--- RECORDS TO PROCESS Enclosed Below ---

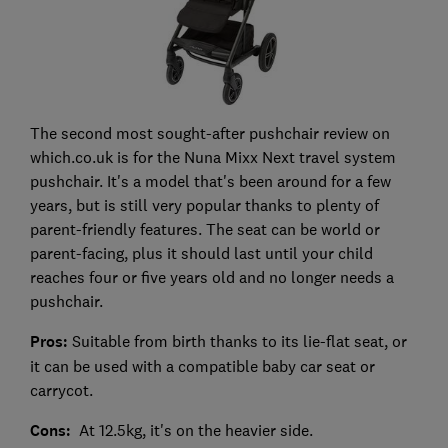
The second most sought-after pushchair review on
which.co.uk is for the Nuna Mixx Next travel system
pushchair. It's a model that's been around for a few
years, but is still very popular thanks to plenty of
parent-friendly features. The seat can be world or
parent-facing, plus it should last until your child
reaches four or five years old and no longer needs a
pushchair.
Pros:
Suitable from birth thanks to its lie-flat seat, or
it can be used with a compatible baby car seat or
carrycot.
Cons:
At 12.5kg, it's on the heavier side.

--- End of Enclosed RECORDS TO PROCESS ---

Your answer must be a single number: the count of lines in the data that contain the string "years".

→ FINISHED TASK:
2